READING & RECIPES

Vegetables: Revised, by James Peterson

Vegetables: Revised by James Peterson
Written by Jennifer Gagel

 

Review and Recipe Selections by JENNIFER GAGEL

In 1996, James Peterson set out to write a cookbook that would honour the simple flavours of vegetables. He did this so well that his original offering, Vegetables, won a James Beard award and is frequently referred to as the definitive work on the subject.
Sixteen years later, Peterson saw that even a perfect cookbook might benefit from an update. He has given us Vegetables: Revised (James Peterson, Ten Speed Press 2012, $40 CDN).

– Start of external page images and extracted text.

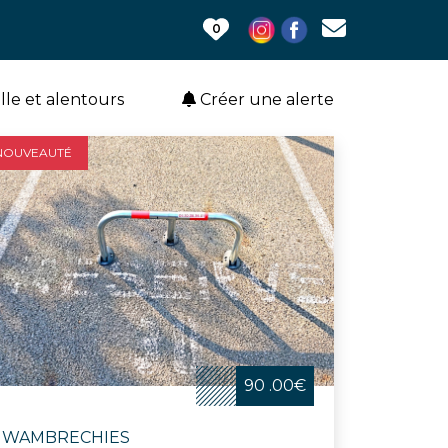
0
ille et alentours
Créer une alerte
NOUVEAUTÉ
90 .00€
WAMBRECHIES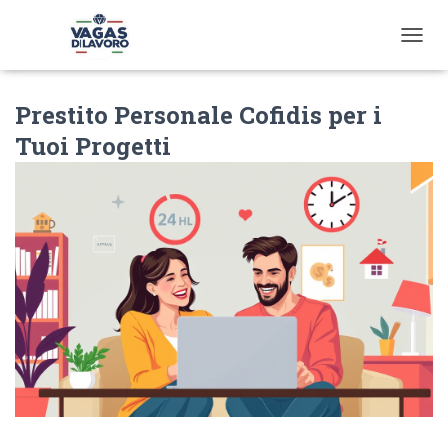
T
O
G
Prestito Personale Cofidis per i
G
L
Tuoi Progetti
E
N
A
V
I
G
A
T
I
O
N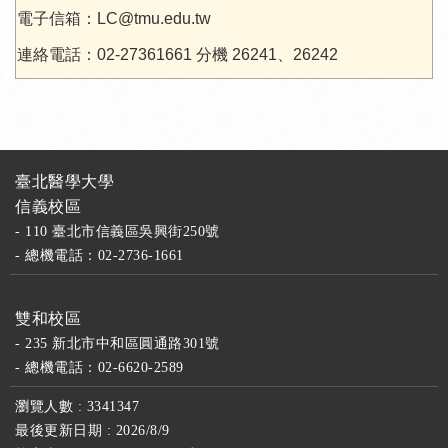
電子信箱：LC@tmu.edu.tw
連絡電話：02-27361661 分機 26241、26242
臺北醫學大學
信義校區
- 110 臺北市信義區吳興街250號
- 總機電話：02-2736-1661
雙和校區
- 235 新北市中和區圓通路301號
- 總機電話：02-6620-2589
瀏覽人數 : 3341347
最後更新日期 : 2026/8/9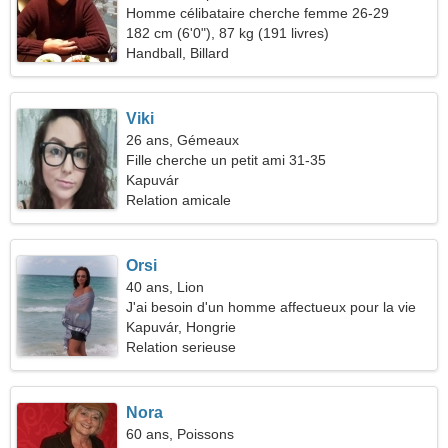
Homme célibataire cherche femme 26-29
182 cm (6'0"), 87 kg (191 livres)
Handball, Billard
Viki
26 ans, Gémeaux
Fille cherche un petit ami 31-35
Kapuvár
Relation amicale
Orsi
40 ans, Lion
J'ai besoin d'un homme affectueux pour la vie
Kapuvár, Hongrie
Relation serieuse
Nora
60 ans, Poissons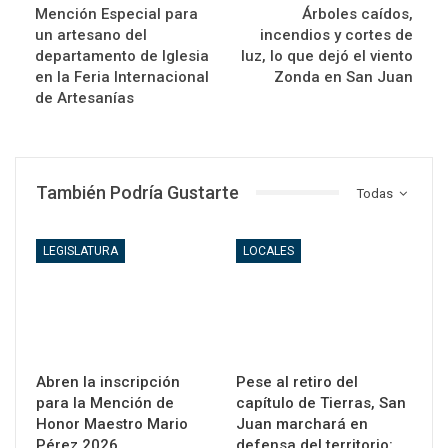
Mención Especial para
Árboles caídos,
un artesano del
incendios y cortes de
departamento de Iglesia
luz, lo que dejó el viento
en la Feria Internacional
Zonda en San Juan
de Artesanías
También Podría Gustarte
Todas
LEGISLATURA
LOCALES
Abren la inscripción
Pese al retiro del
para la Mención de
capítulo de Tierras, San
Honor Maestro Mario
Juan marchará en
Pérez 2026
defensa del territorio:…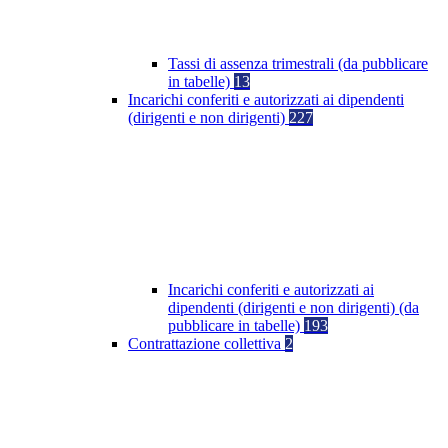
Tassi di assenza trimestrali (da pubblicare
in tabelle)
13
Incarichi conferiti e autorizzati ai dipendenti
(dirigenti e non dirigenti)
227
Incarichi conferiti e autorizzati ai
dipendenti (dirigenti e non dirigenti) (da
pubblicare in tabelle)
193
Contrattazione collettiva
2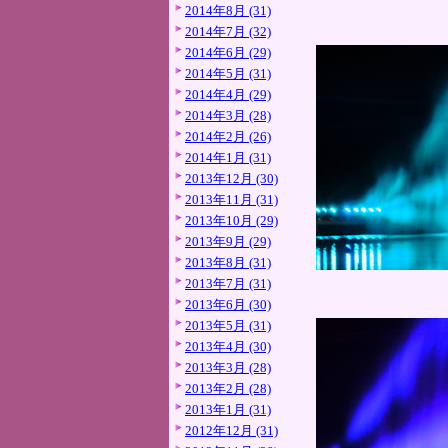
2014年8月 (31)
2014年7月 (32)
2014年6月 (29)
2014年5月 (31)
2014年4月 (29)
2014年3月 (28)
2014年2月 (26)
2014年1月 (31)
2013年12月 (30)
2013年11月 (31)
2013年10月 (29)
2013年9月 (29)
2013年8月 (31)
2013年7月 (31)
2013年6月 (30)
2013年5月 (31)
2013年4月 (30)
2013年3月 (28)
2013年2月 (28)
2013年1月 (31)
2012年12月 (31)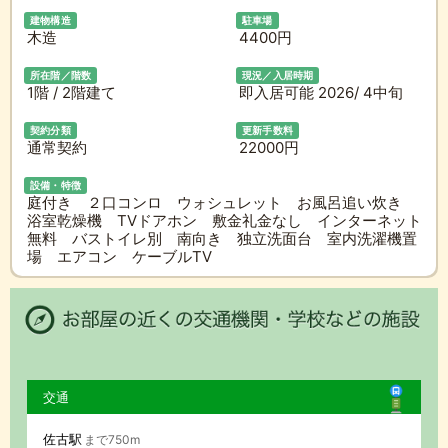
建物構造
駐車場
木造
4400円
所在階／階数
現況／入居時期
1階 / 2階建て
即入居可能 2026/ 4中旬
契約分類
更新手数料
通常契約
22000円
設備・特徴
庭付き ２口コンロ ウォシュレット お風呂追い炊き
浴室乾燥機 TVドアホン 敷金礼金なし インターネット
無料 バストイレ別 南向き 独立洗面台 室内洗濯機置
場 エアコン ケーブルTV
交通
佐古駅
まで750m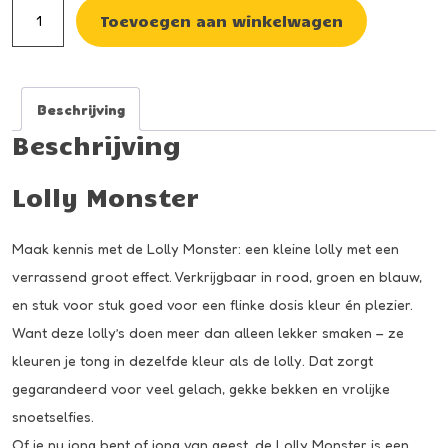
Lolly
Toevoegen aan winkelwagen
monster
aantal
Beschrijving
Beschrijving
Lolly Monster
Maak kennis met de Lolly Monster: een kleine lolly met een
verrassend groot effect. Verkrijgbaar in rood, groen en blauw,
en stuk voor stuk goed voor een flinke dosis kleur én plezier.
Want deze lolly’s doen meer dan alleen lekker smaken – ze
kleuren je tong in dezelfde kleur als de lolly. Dat zorgt
gegarandeerd voor veel gelach, gekke bekken en vrolijke
snoetselfies.
Of je nu jong bent of jong van geest, de Lolly Monster is een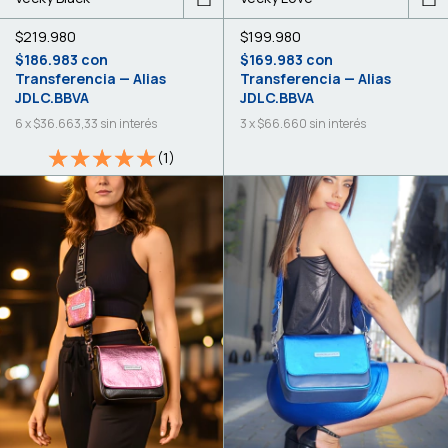
$219.980
$199.980
$186.983
con
$169.983
con
Transferencia — Alias
Transferencia — Alias
JDLC.BBVA
JDLC.BBVA
6
x
$36.663,33
sin interés
3
x
$66.660
sin interés
(1)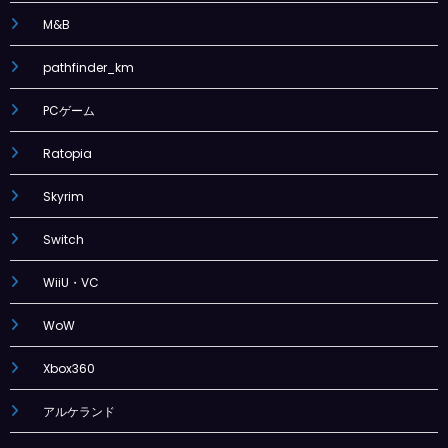
M&B
pathfinder_km
PCゲーム
Ratopia
Skyrim
Switch
WiiU・VC
WoW
Xbox360
アルケランド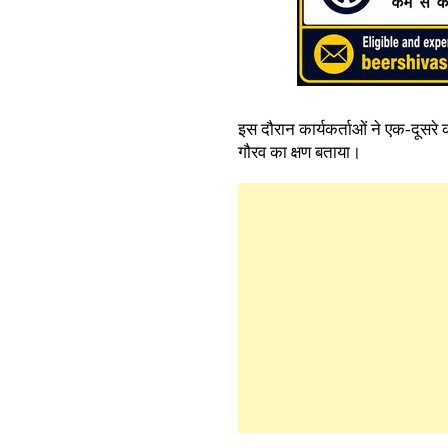
इस दौरान कार्यकर्ताओं ने एक-दूसरे 
गौरव का क्षण बताया।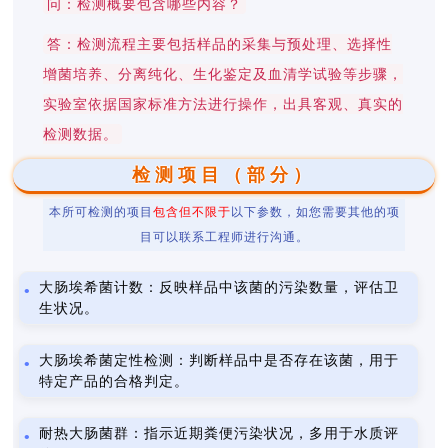
问：检测概要包含哪些内容？
答：检测流程主要包括样品的采集与预处理、选择性
增菌培养、分离纯化、生化鉴定及血清学试验等步骤，
实验室依据国家标准方法进行操作，出具客观、真实的
检测数据。
检测项目（部分）
本所可检测的项目
包含但不限于
以下参数，如您需要其他的项
目可以联系工程师进行沟通。
大肠埃希菌计数：反映样品中该菌的污染数量，评估卫
生状况。
大肠埃希菌定性检测：判断样品中是否存在该菌，用于
特定产品的合格判定。
耐热大肠菌群：指示近期粪便污染状况，多用于水质评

This is not just an old book with a new introduction. Vegetables: Revised presents the reader thirty new vegetables, beans, lentils, gourds, legumes and rhizomes, and fifty new recipes. The first section of the book is a guide to buying, choosing and preparing vegetables. The second half, which shows us how to cook the vegetables, sometimes reads like an exotic catalogue. What to do with zucchini blossoms? What to do with drought-tolerant amaranth? Recipes include refreshing salads, soups, stews, casseroles and pastas. Not all of the recipes are strictly vegetarian, but the vegetables are definitely the centrepiece of each dish.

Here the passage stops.